What readers expect of limited series like G.O.D.S. is an event: the status-quo-upset seeded in the beginning, with the threat building up and escalating through the ensuing issues, and then fully realized and either averted or serving to springboard into another series.  G.O.D.S. delivers none of these, instead shoving that comfortable outline into the background and using it as a framing devise for the real story: the estranged romance of Reddwyn and Aiko (and to a lesser extent, the goals of their respective sidekicks Dimitri and Mia).  This romance in turn asks the questions "Whom/what do you worship" and "to what lengths will you go to either appease your god or to achieve your own ends?"

The source of Wyn and Aiko's estrangement is their allegiance to two different divinities of the Marvel pantheon.  But those loyalties are only surface level; Wyn's real allegiance is to Aiko, while her allegiance is to herself.  This plays out through the eight chapters as Wyn and Dimitri, Aiko and Mia each grapple with the overt stakes of various cosmic adventures, while indirectly dealing with the consequences of their own motivations.  On the surface, Aiko's machiavellian actions render great rewards: she is affluent and influential, always standing at the shoulder of the most important person in the room or else first through the breach to conquer some new frontier.  Wyn's actions, or inactions, seem to have the opposite result: he's a cosmic fixer in the tradition of Dr.

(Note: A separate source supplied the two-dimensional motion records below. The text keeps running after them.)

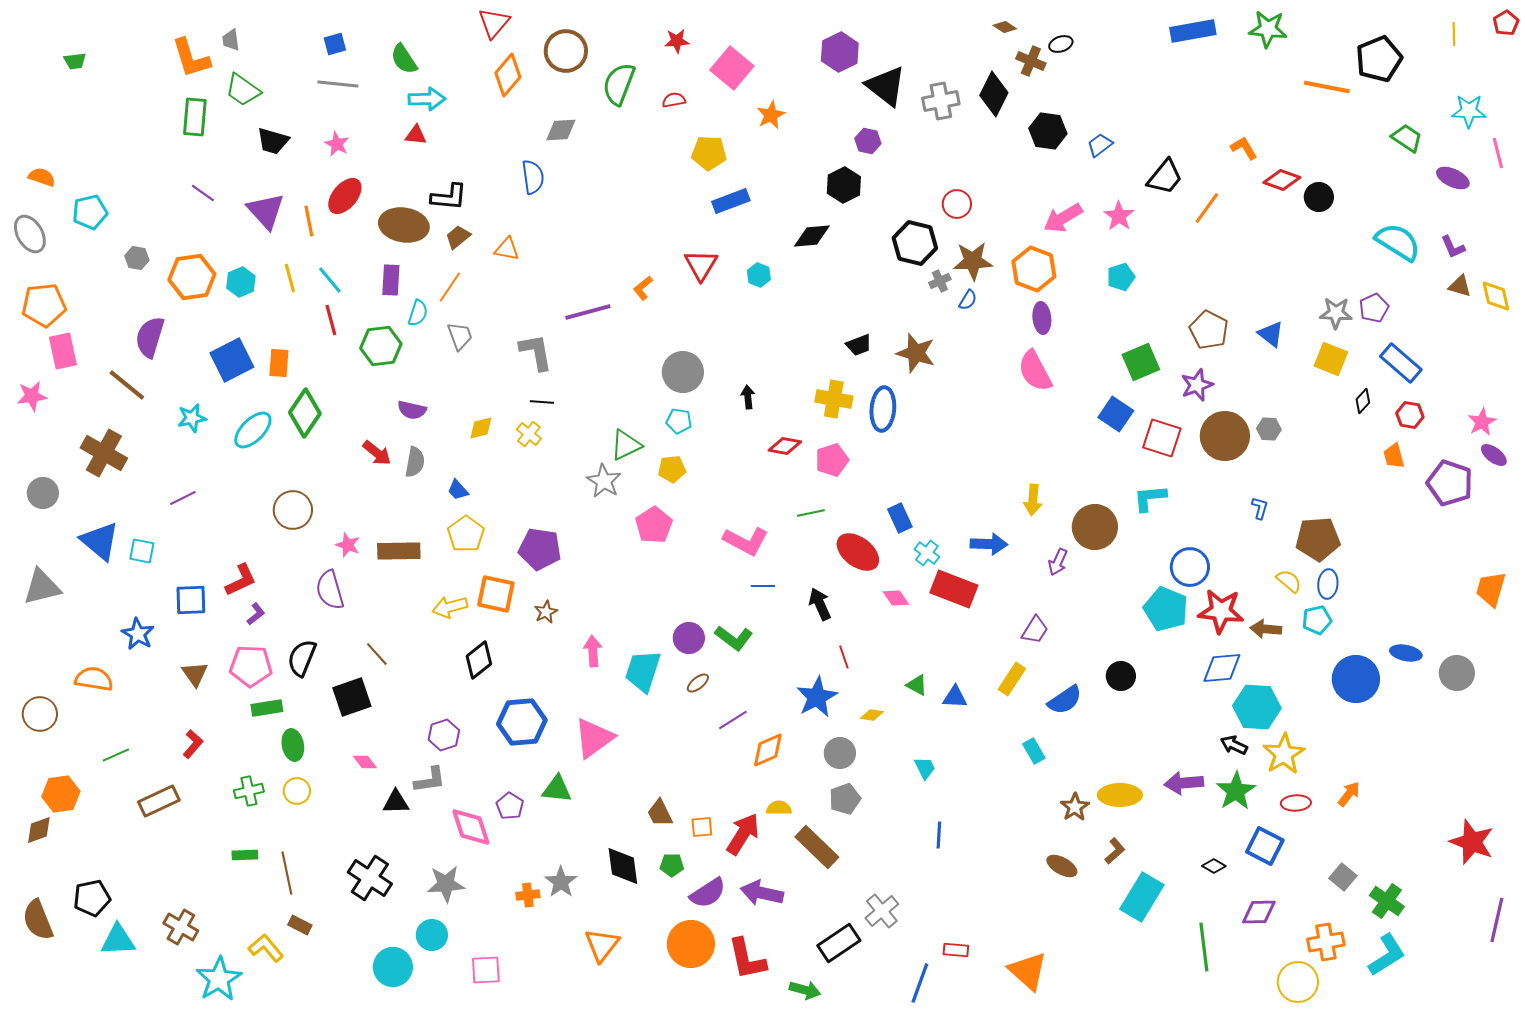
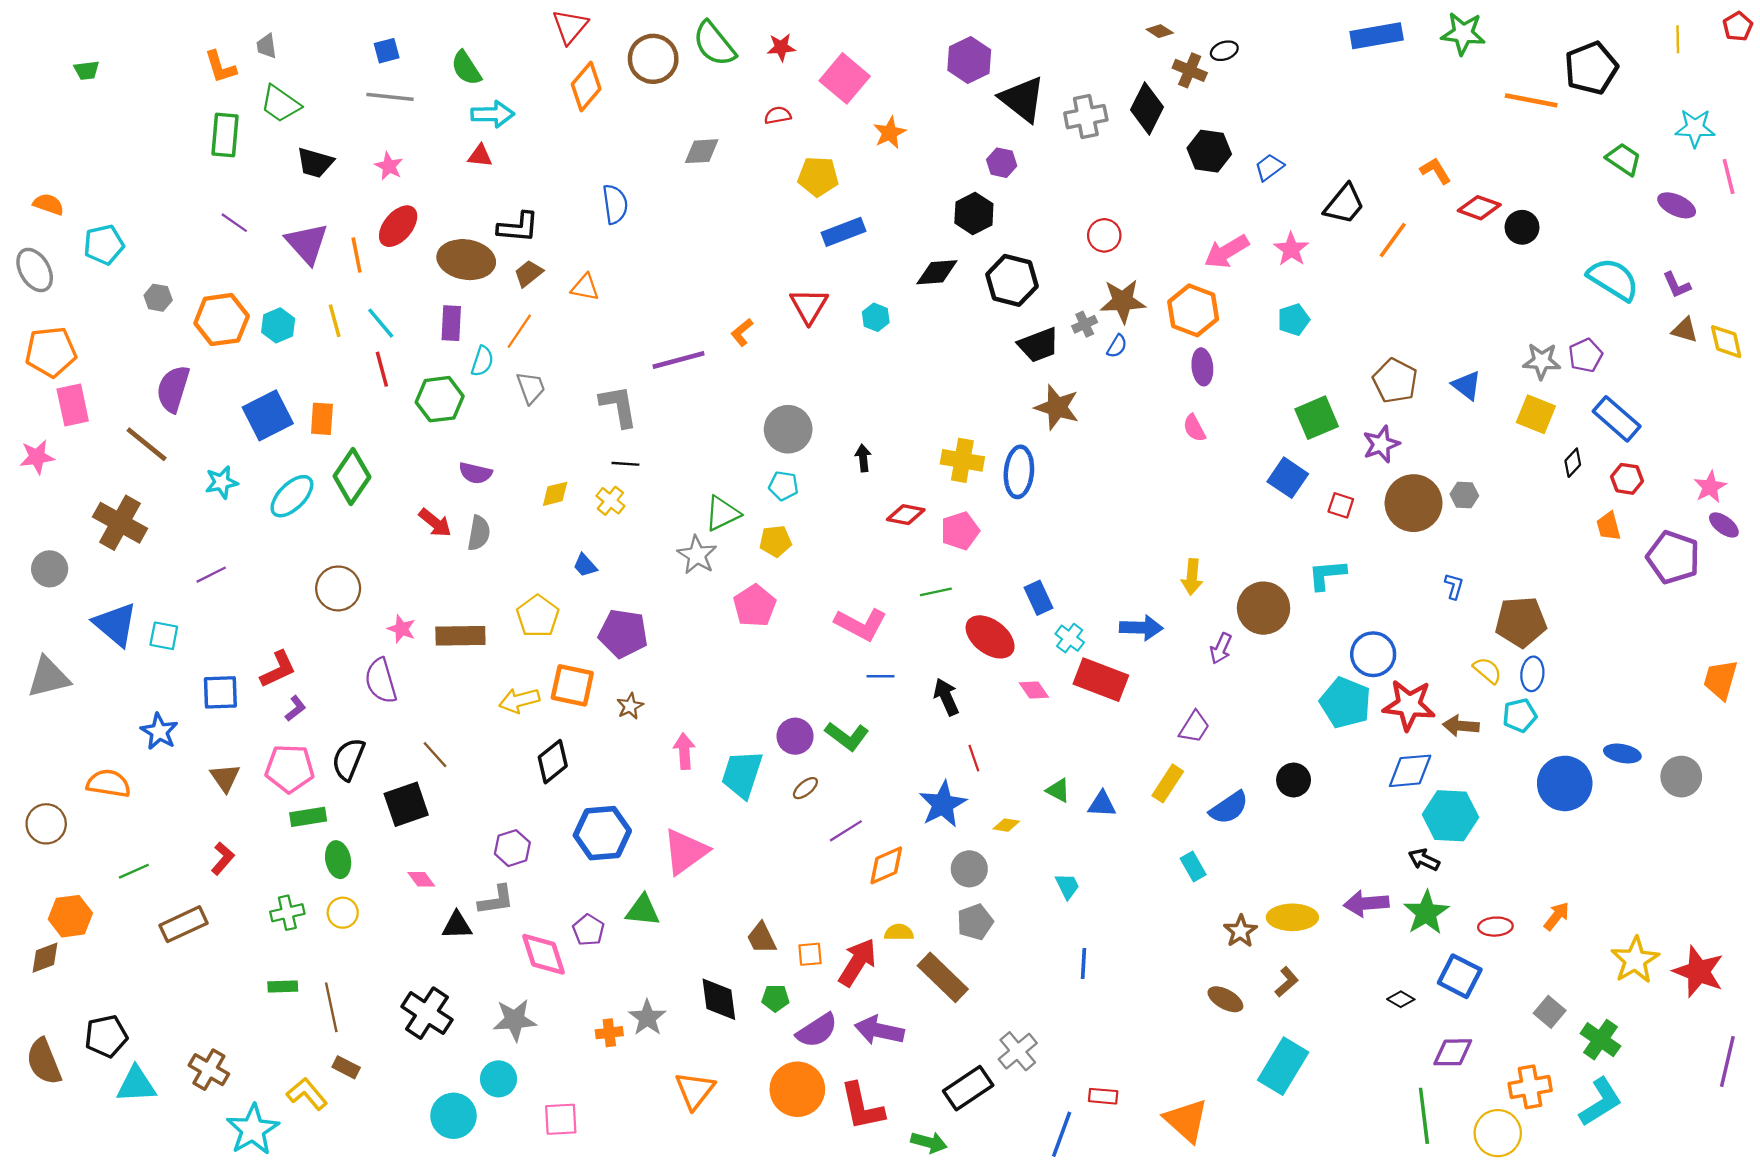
orange L-shape: (191, 58) -> (220, 67), size x0.7
green semicircle: (619, 84) -> (714, 44), moved, turned -60
gray diamond: (561, 130) -> (702, 151), moved
black hexagon: (915, 243) -> (1012, 280), moved
black trapezoid: (859, 345) -> (1039, 345), moved, size x1.4
pink semicircle: (1035, 371) -> (1194, 428), size x0.6
red square: (1162, 438) -> (1341, 505), size x0.6
blue trapezoid: (458, 490) -> (585, 565), moved
yellow star: (1284, 754) -> (1635, 960), moved
cyan rectangle: (1142, 897) -> (1283, 1066), moved
green line: (1204, 947) -> (1424, 1116), moved

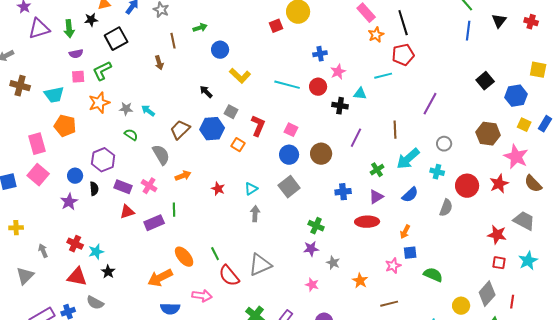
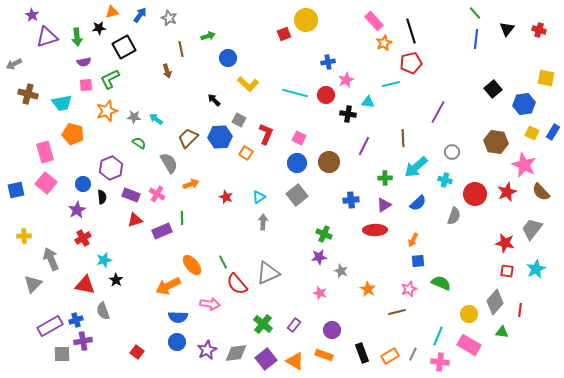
green cross: (377, 170) -> (385, 178), turned 32
gray trapezoid: (524, 221) -> (532, 229), turned -80
red cross: (75, 244) -> (83, 238), moved, turned 35
gray arrow: (43, 251) -> (51, 259), size x1.6
pink star: (393, 266) -> (409, 289), moved
gray semicircle: (95, 303) -> (103, 311), turned 42

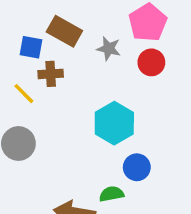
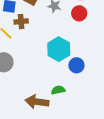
blue circle: (137, 167) -> (76, 65), moved

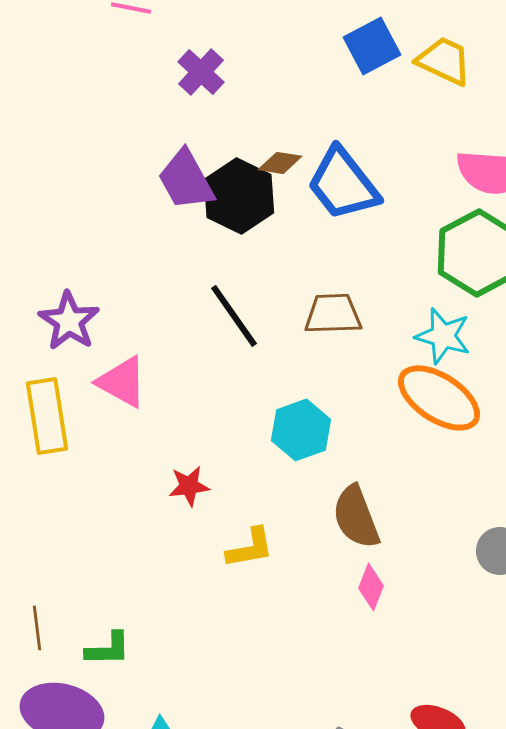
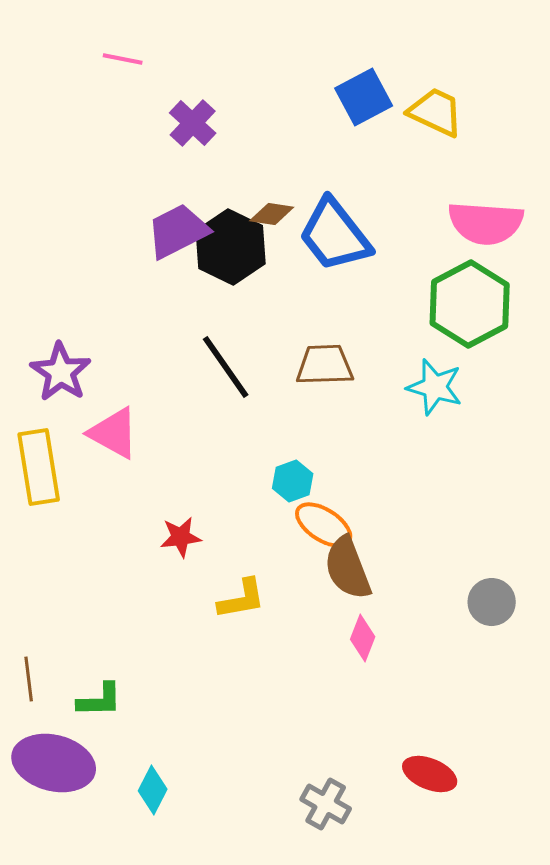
purple trapezoid: (186, 180) -> (178, 231), turned 92
orange ellipse: (439, 398) -> (324, 525), moved, size x0.7
cyan hexagon: (301, 430) -> (293, 481), size x0.7

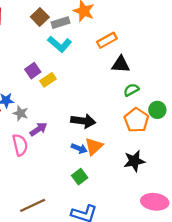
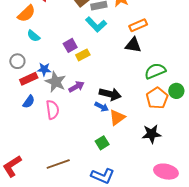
black triangle: (121, 64) -> (133, 45), moved
green semicircle: (131, 90) -> (155, 71), size x1.5
gray star: (20, 113) -> (56, 82), size x1.5
purple arrow: (38, 129) -> (76, 87), moved
blue arrow: (79, 148) -> (102, 107), moved

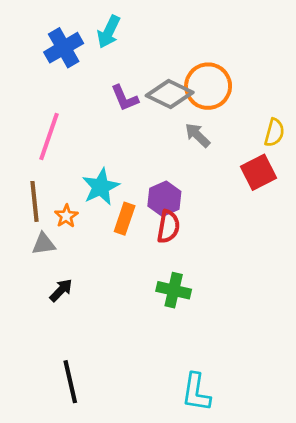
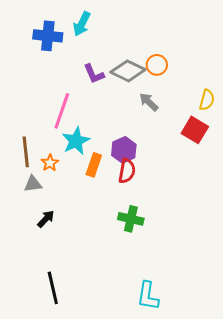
blue cross: (64, 48) -> (48, 36), turned 36
orange circle: (208, 86) -> (157, 65), size x0.6
pink line: (49, 136) -> (62, 111), moved
red square: (258, 172) -> (195, 130), turned -32

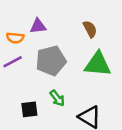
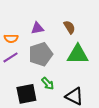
purple triangle: (38, 26) -> (37, 28), moved
black square: (29, 109) -> (26, 94), size x1.5

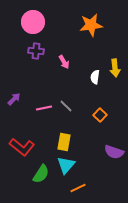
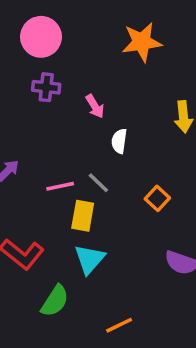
white semicircle: (95, 77) -> (119, 141), moved
yellow rectangle: (64, 142) -> (83, 216), moved
cyan triangle: (66, 165) -> (90, 259), moved

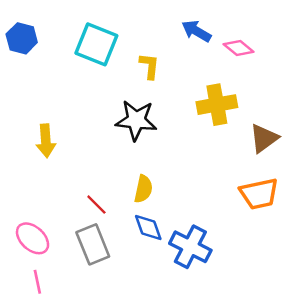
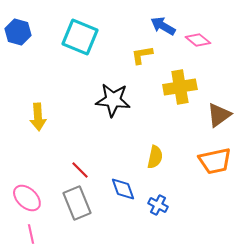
yellow L-shape: (149, 66) -> (142, 55), moved, turned -105
yellow semicircle: (143, 189) -> (155, 157), moved
blue cross: (190, 247) -> (158, 205), size x0.6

Who, jovially relying on wits and intuition when resources are not readily available.  


But the facade is exposed in the details.  Aiko is a ranking member of an ancient and powerful illuminati and goes surrounded by people and resources, operating from a private cubicle in a glitzy and pristine workspace, but she is entirely friendless; in the only scene showing her interact with others of her organization, they curse her out for her laze-fair distain for the god that she really doesn't reverence.  As the story progresses, the only friendship she does develop ends in tragedy.  Wyn, meanwhile, blundering about like an eldritch hobo, knows everyone by name, easily befriends newcomers, and demonstrates genuine empathy.  Though sometimes expressing nihilistic anxieties, he places a premium on truthfulness and decency, virtues that Aiko flippantly regards as tools in her arsenal.  It's a shakespearean tragedy that leaves readers rooting for Wyn, admonishing and pitying Aiko, and shedding a tear for the ruination that comes of hubris.  Even the time skip in the eighth chapter, which suggests that some things have been set right, really only serves to show the brokenness of everything; that even with repentance, the consequences are lasting.

I suppose those are the final questions that Hickman broaches: what place has repentance in the Greek tragedy; what place has forgiveness?  And if you could go back and do it all again, would you?